La faillite précipitée de Lehman Brothers a coûté jusqu’à 75 milliards de dollars
Le cabinet chargé de la restructuration de la banque estime qu’elle s’est bien maladroitement préparée au Chapitre 11
Publié le
Benoît Menou
La mise en faillite d’urgence de Lehman Brothers a fait perdre jusqu'à 75 milliards de dollars de valeur potentielle aux créanciers de la banque américaine, ont rapporté hier le Wall Street Journal et Bloomberg, citant une analyse des conseillers en restructuration de Lehman, le cabinet Alvarez & Marsal.

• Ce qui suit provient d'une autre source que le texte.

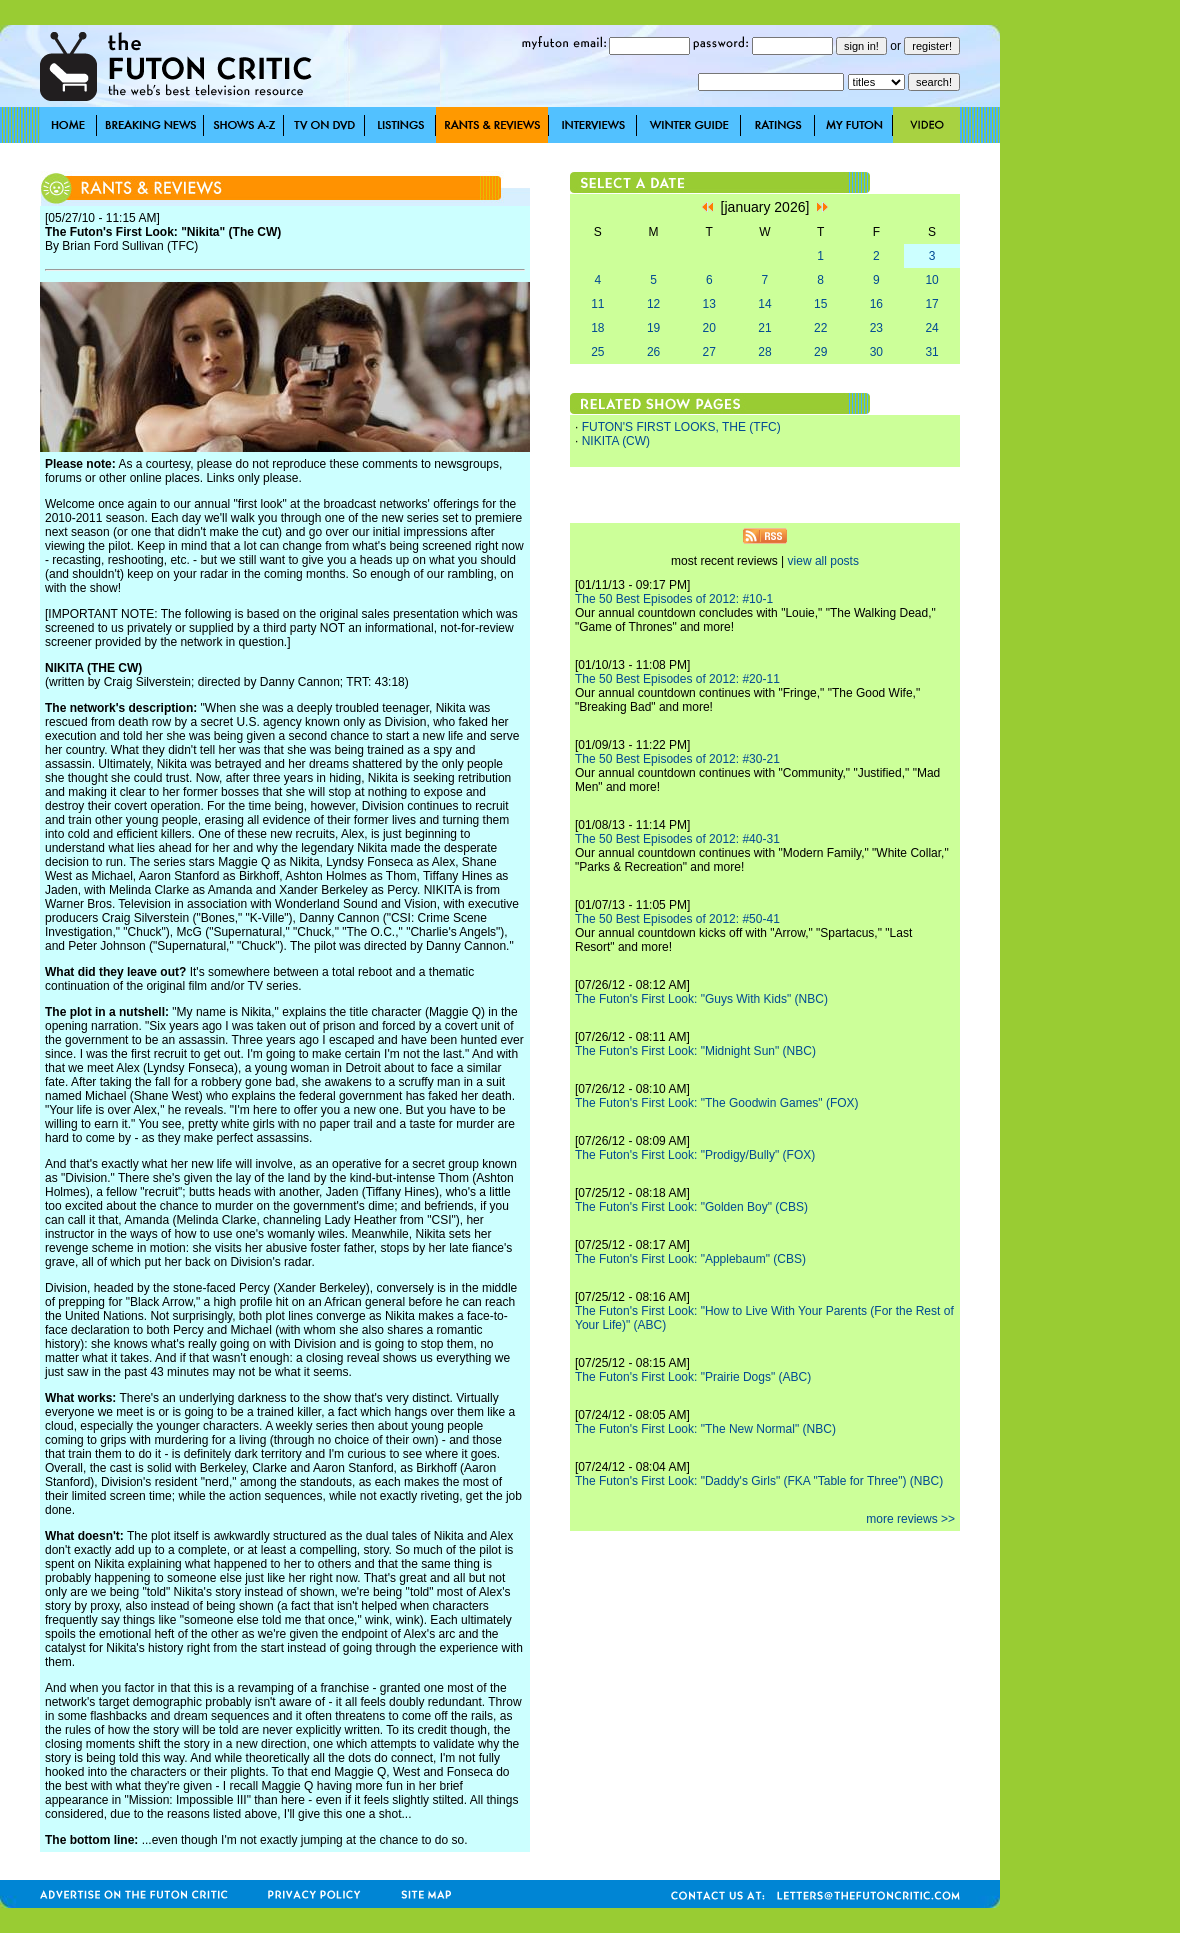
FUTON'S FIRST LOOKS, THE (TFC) (681, 427)
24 (931, 328)
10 (931, 280)
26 (653, 352)
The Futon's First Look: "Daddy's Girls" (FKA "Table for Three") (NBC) (759, 1481)
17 (931, 304)
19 (653, 328)
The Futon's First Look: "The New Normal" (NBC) (705, 1429)
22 (820, 328)
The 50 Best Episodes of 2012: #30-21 (677, 759)
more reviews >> (910, 1519)
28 (764, 352)
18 (597, 328)
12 (653, 304)
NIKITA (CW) (616, 441)
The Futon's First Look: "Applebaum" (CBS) (690, 1259)
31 (931, 352)
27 (709, 352)
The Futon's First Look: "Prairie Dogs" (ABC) (693, 1377)
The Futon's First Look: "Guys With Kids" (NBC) (701, 999)
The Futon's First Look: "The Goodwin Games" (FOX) (717, 1103)
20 (709, 328)
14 (764, 304)
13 (709, 304)
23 (876, 328)
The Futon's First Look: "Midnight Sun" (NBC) (695, 1051)
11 (597, 304)
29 (820, 352)
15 (820, 304)
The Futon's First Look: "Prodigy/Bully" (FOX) (695, 1155)
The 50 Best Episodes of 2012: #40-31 (677, 839)
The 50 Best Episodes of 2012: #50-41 (677, 919)
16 (876, 304)
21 (764, 328)
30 (876, 352)
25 (597, 352)
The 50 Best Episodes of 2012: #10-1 (674, 599)
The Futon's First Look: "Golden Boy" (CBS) (691, 1207)
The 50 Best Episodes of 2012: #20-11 (677, 679)
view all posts (823, 561)
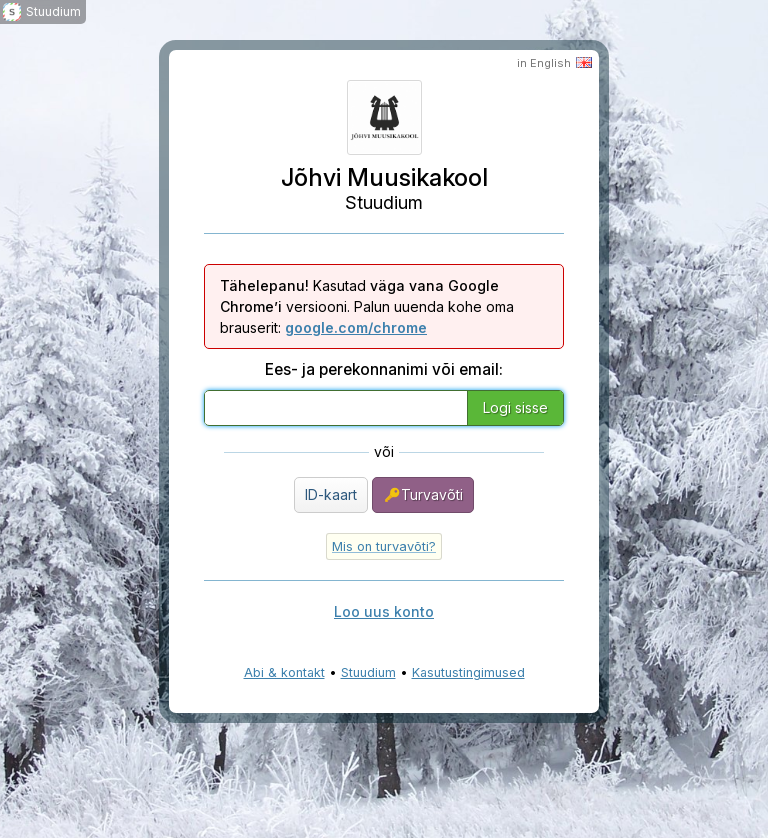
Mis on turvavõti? (384, 546)
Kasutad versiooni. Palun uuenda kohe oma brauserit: (367, 306)
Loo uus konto (384, 611)
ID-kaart (331, 494)
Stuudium (368, 672)
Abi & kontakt (284, 672)
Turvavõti (423, 495)
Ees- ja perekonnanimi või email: (384, 369)
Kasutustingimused (468, 672)
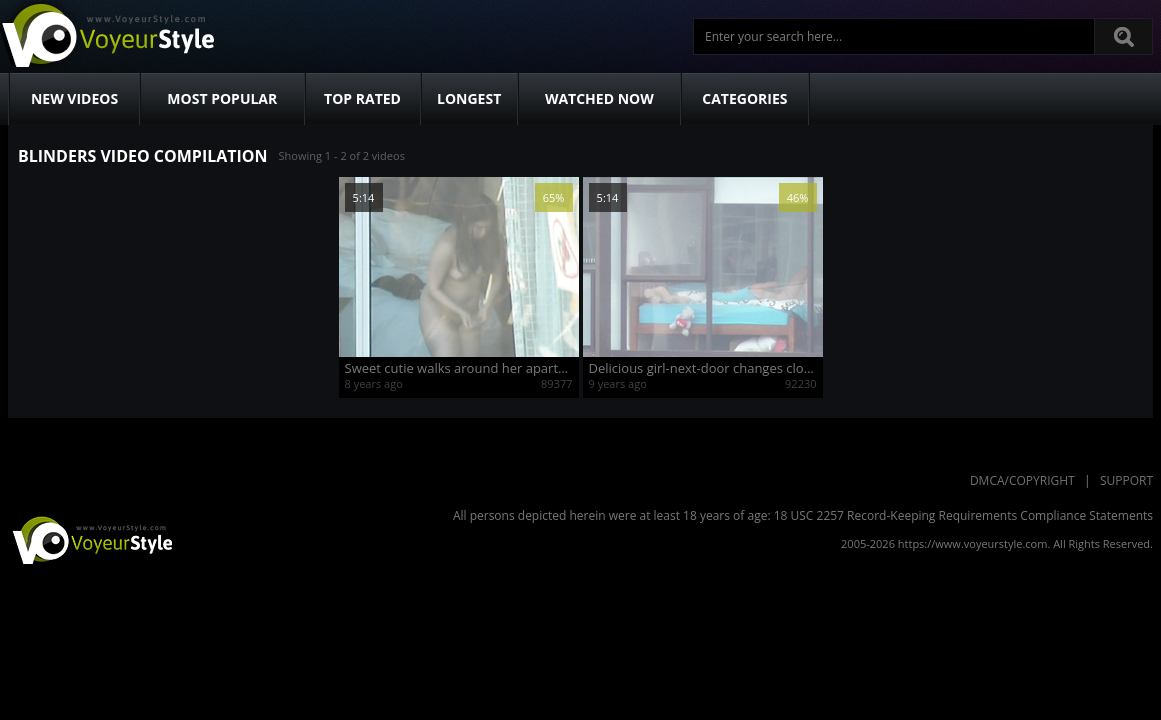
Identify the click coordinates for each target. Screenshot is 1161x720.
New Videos (74, 98)
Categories (744, 98)
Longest (469, 98)
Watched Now (599, 98)
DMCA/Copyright (1022, 480)
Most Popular (222, 98)
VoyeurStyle (90, 539)
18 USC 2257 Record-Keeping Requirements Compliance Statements (963, 515)
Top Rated (362, 98)
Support (1126, 480)
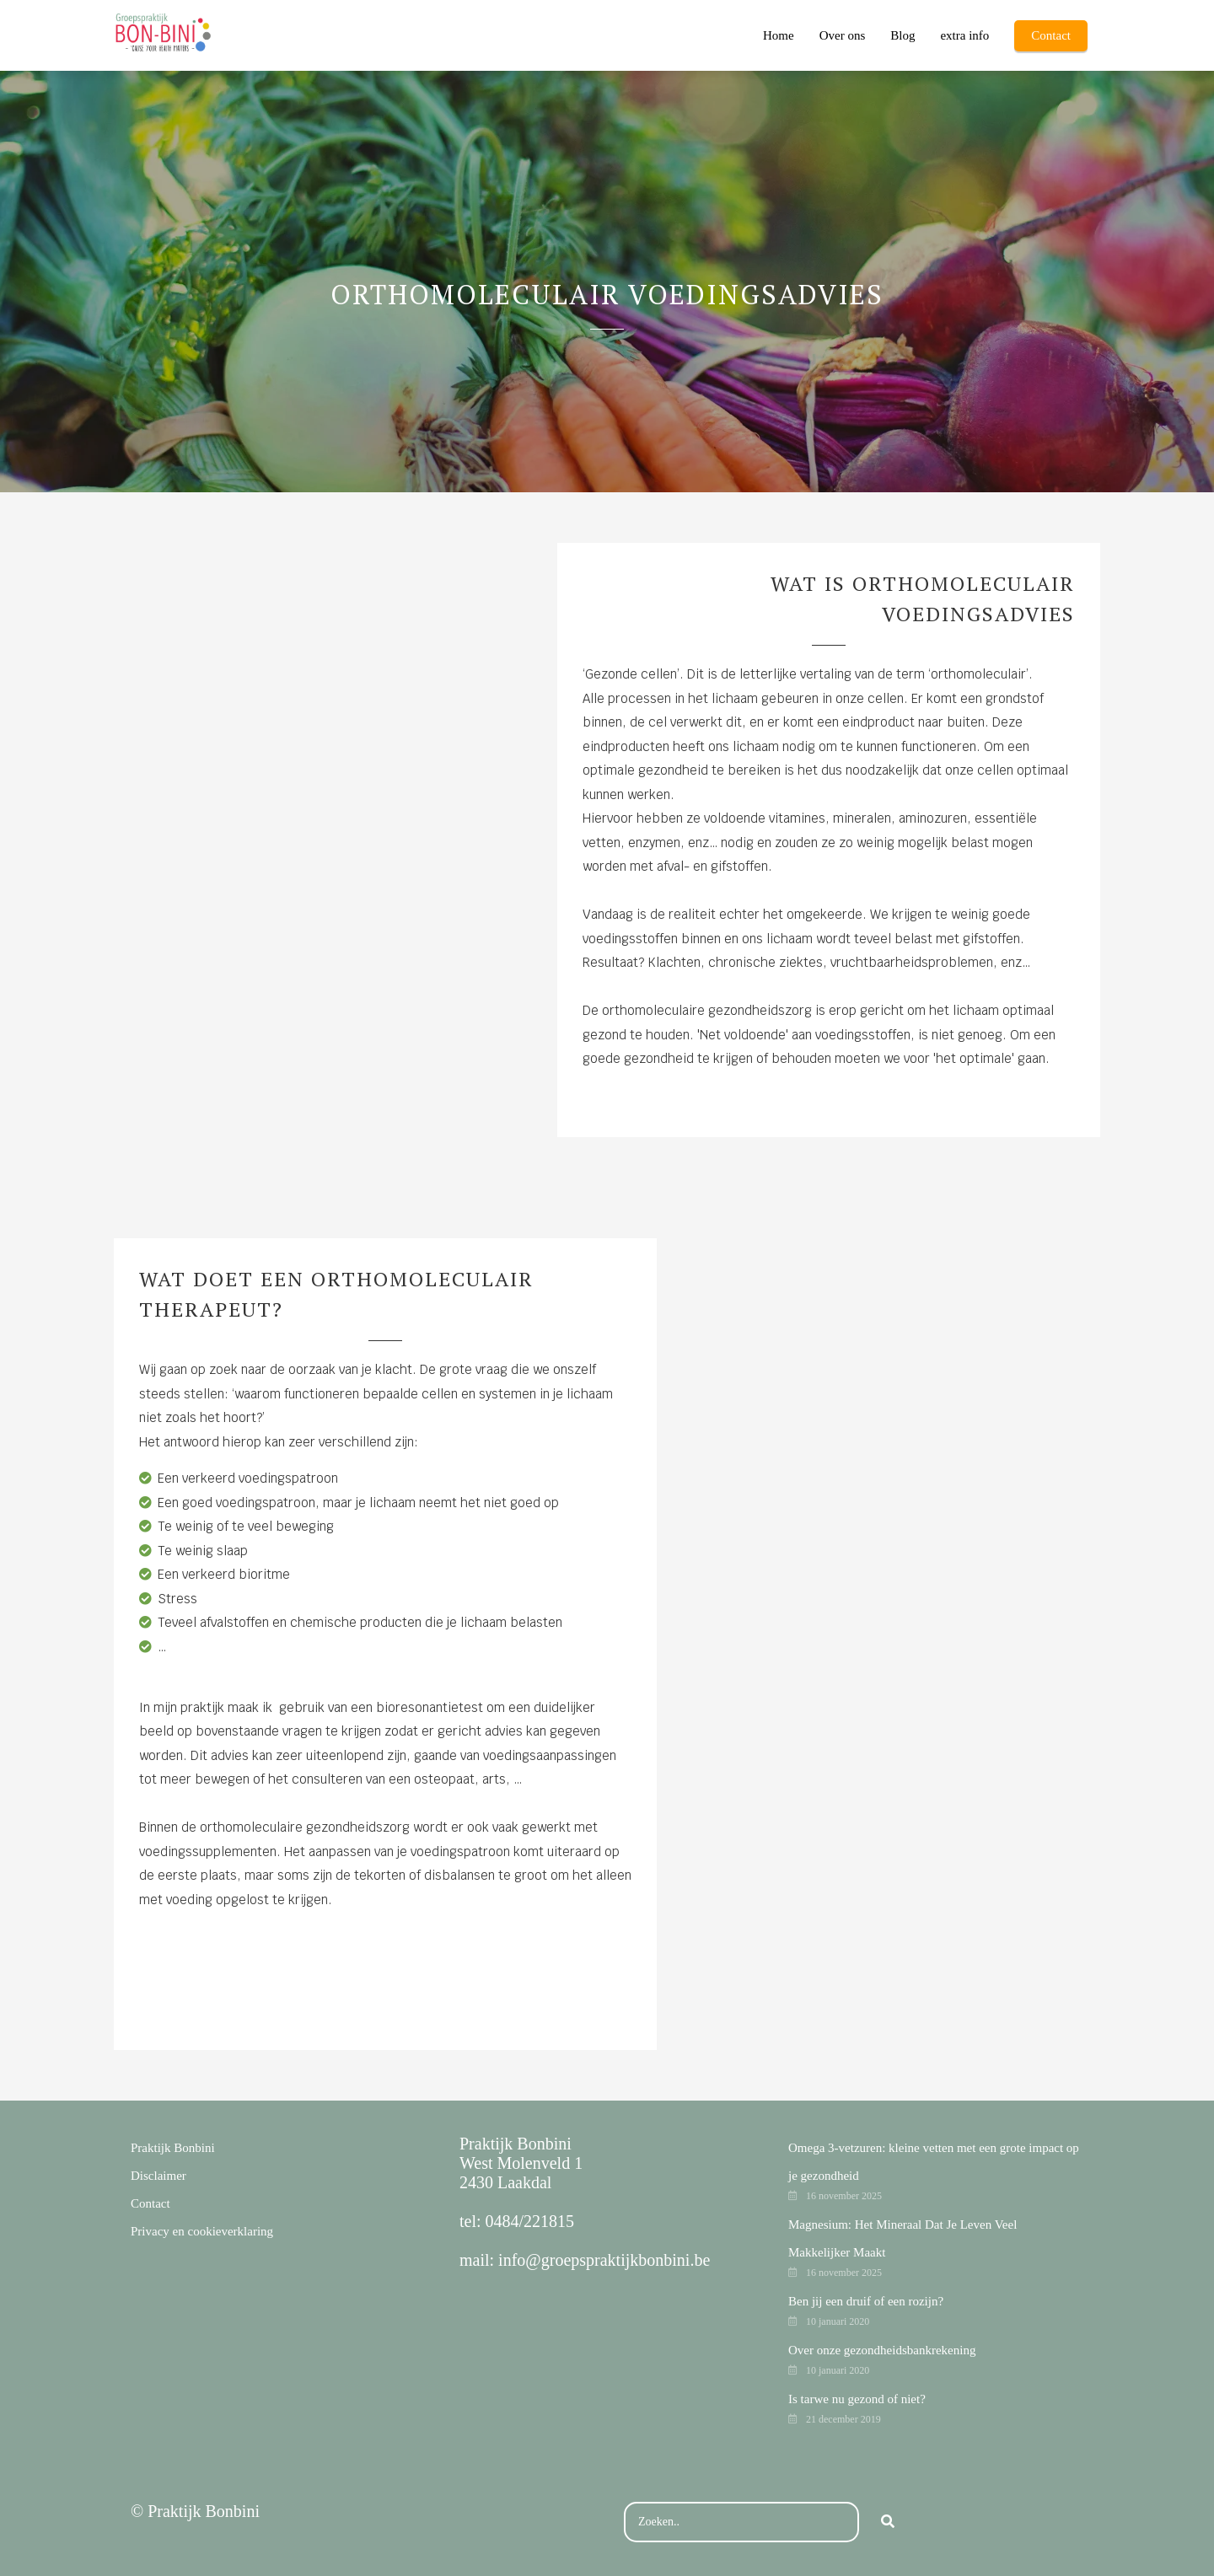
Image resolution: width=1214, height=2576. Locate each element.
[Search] (888, 2522)
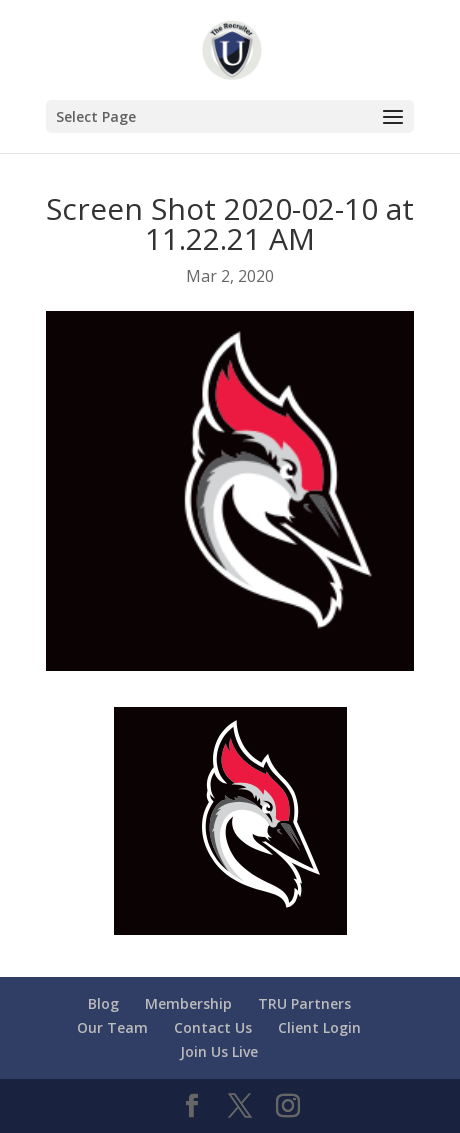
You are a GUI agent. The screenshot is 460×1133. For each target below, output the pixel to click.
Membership (188, 1003)
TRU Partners (304, 1003)
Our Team (112, 1027)
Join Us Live (219, 1051)
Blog (103, 1003)
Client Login (319, 1027)
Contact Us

Si la banque s'était mieux préparée avant de demander à être placée sous la protection du Chapitre 11 de la loi américaine sur les faillites, elle aurait pu vendre une partie de ses actifs en dehors du cadre prévu par cette procédure et aurait de surcroît eu le loisir de dénouer des positions sur des produits dérivés. Selon une source anonyme de Bloomberg, un grand nombre des 900.000 contrats sur dérivés annulés par les contreparties de Lehman en septembre étaient alors bénéfiques pour la banque.
Le responsable de la restructuration de la banque, Bryan Marsal, estimerait ainsi que les créanciers auraient pu espérer récupérer entre 50 et 75 milliards supplémentaires. Le responsable du cabinet doit remplacer cette semaine Richard Fuld en tant que directeur général de Lehman Brothers.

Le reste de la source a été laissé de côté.